Sweeteners are about 500 times sweeter than sugar though, so I still think I'd rather have a tiny bit of sweetener than a whole load of sugar in my drinks.  Sadly I find plain water awfully boring, I know that's the healthiest thing to drink, have started occasionally having a glass of squash instead of the dreaded fizzy drinks.  But if you read everything then there wouldn't be anything left safe to eat or drink, and what's decided to be really bad for you one week will probably be good for you the next


----------



## mikeyB (May 14, 2018)

Of all the things going on in my life, I think the small amount of aspartame in Diet Irn Bru must be having a minimal effect on my level of good cheer. I’ve never noticed any effect from aspartame, but since I was young, Saccharine has given me a headache - I can always tell if it’s in a drink.


----------



## Bubbsie (May 14, 2018)

Matt Cycle said:


> All these years I thought I was just a miserable tw*t.  I can now blame it on the diet drinks.

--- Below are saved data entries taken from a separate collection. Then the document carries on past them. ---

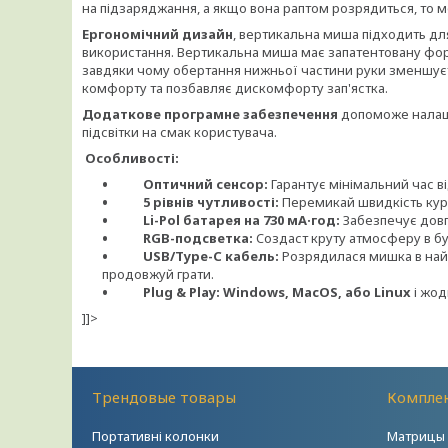
на підзаряджання, а якщо вона раптом розрядиться, то м
Ергономічний дизайн
, вертикальна миша підходить дл
використання
.
Вертикальна миша має запатентовану фор
завдяки чому обертання нижньої частини руки зменшуєт
комфорту та позбавляє дискомфорту зап'ястка.
Додаткове програмне забезпечення
допоможе налашт
підсвітки на смак користувача.
Особливості:
Оптичний сенсор:
Гарантує мінімальний час в
5 рівнів чутливості:
Перемикай швидкість ку
Li-Pol батарея на 730 мА·год:
Забезпечує довгу
RGB-подсветка:
Cоздаст круту атмосферу в бу
USB/Type-C кабель:
Розрядилася мишка в най
продовжуй грати.
Plug & Play: Windows, MacOS, або Linux
і жод
]]>
Трендовые товары
Комплек
Портативні колонки
Матрицы 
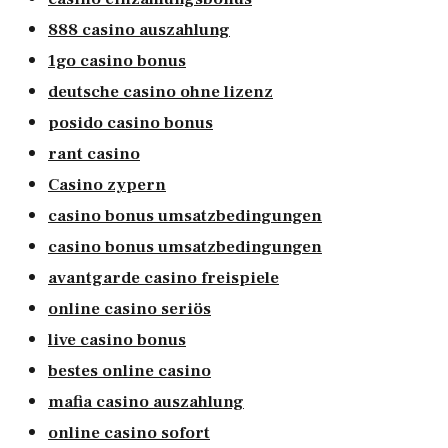
888 casino auszahlung
1go casino bonus
deutsche casino ohne lizenz
posido casino bonus
rant casino
Casino zypern
casino bonus umsatzbedingungen
casino bonus umsatzbedingungen
avantgarde casino freispiele
online casino seriös
live casino bonus
bestes online casino
mafia casino auszahlung
online casino sofort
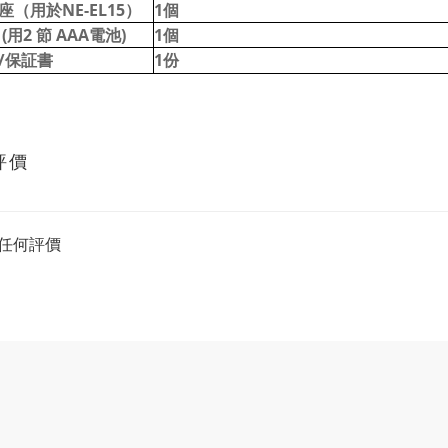
座（用於
NE-EL15
）
1
個
(用2 節 AAA電池)
1
個
/保証書
1
份
評價
任何評價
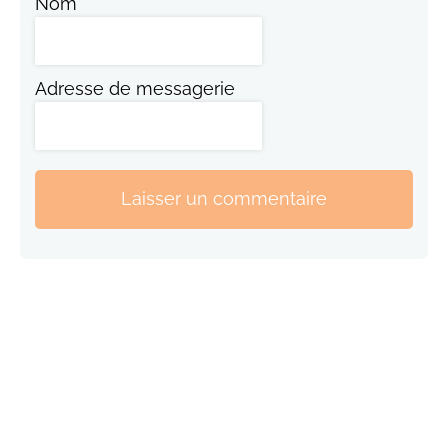
Nom
Adresse de messagerie
Laisser un commentaire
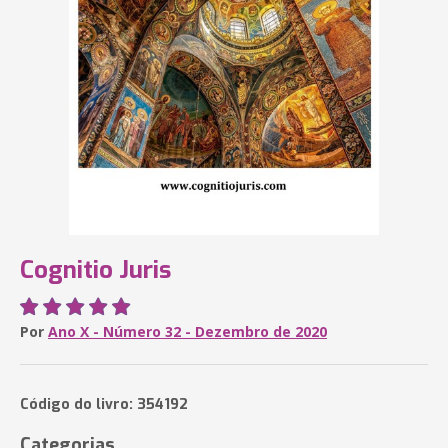
Cognitio Juris
Por
Ano X - Número 32 - Dezembro de 2020
Código do livro: 354192
Categorias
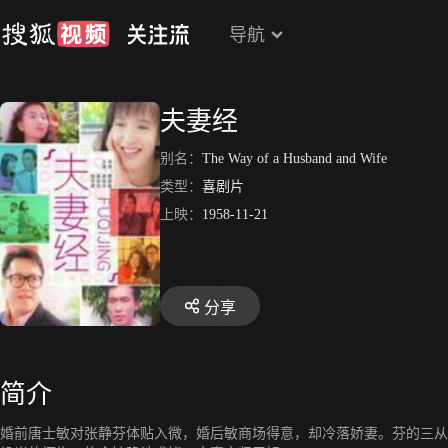
导航
夫妻经
别名：
The Way of a Husband and Wife
类型：
喜剧片
上映：
1958-11-21
分享
简介
婚前唐士敏对张静芬体贴入微，婚后敏商场得意，却冷落娇妻。芬的三从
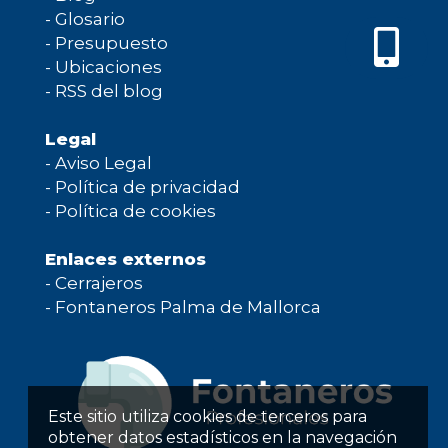
-
Glosario
-
Presupuesto
-
Ubicaciones
-
RSS del blog
Legal
-
Aviso Legal
-
Política de privacidad
-
Política de cookies
Enlaces externos
-
Cerrajeros
-
Fontaneros Palma de Mallorca
Este sitio utiliza cookies de terceros para
obtener datos estadísticos en la navegación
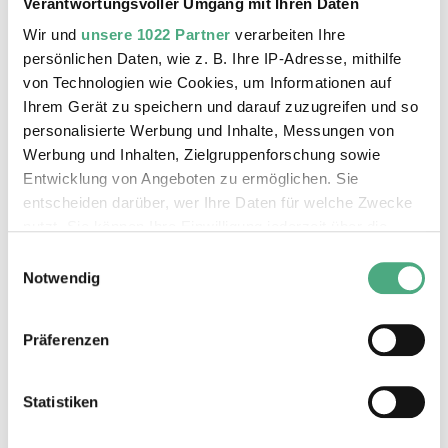
Verantwortungsvoller Umgang mit Ihren Daten
Wir und
unsere 1022 Partner
verarbeiten Ihre
persönlichen Daten, wie z. B. Ihre IP-Adresse, mithilfe
von Technologien wie Cookies, um Informationen auf
Ihrem Gerät zu speichern und darauf zuzugreifen und so
Das könnte Sie auch interessieren
personalisierte Werbung und Inhalte, Messungen von
Werbung und Inhalten, Zielgruppenforschung sowie
Entwicklung von Angeboten zu ermöglichen. Sie
Sommer-
ferien
entscheiden darüber, wer Ihre Daten für welche Zwecke
Programm
nutzt. Sie können Ihre Einwilligung jederzeit über die
Cookie-Erklärung oder durch Klicken auf das Privacy
Einwilligungsauswahl
Trigger Symbol ändern oder widerrufen
Notwendig
Wenn Sie es erlauben, würden wir auch gerne:
Präferenzen
Informationen über Ihre geografische Lage erfassen,
welche bis auf einige Meter genau sein können
Ihr Gerät durch aktives Scannen nach bestimmten
Statistiken
Merkmalen (Fingerprinting) identifizieren
©
ÖFFENTLICHE FÜHRUNG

Laughing out loud here Matt...so that explains it.


----------



## Bubbsie (May 14, 2018)

Amigo said:


> So not fed up, just under ‘lemonade lethargy’ or a ‘Cola cloud!’


Or a 'Lilt Tilt' downwards Amigo.


----------



## HOBIE (May 17, 2018)

Is it Miserable Matt  ,Made me giggle too


----------



## Bubbsie (May 17, 2018)

HOBIE said:


> Is it Miserable Matt  ,Made me giggle too


Honestly Hobie...I'm shocked I'd never do that?.


----------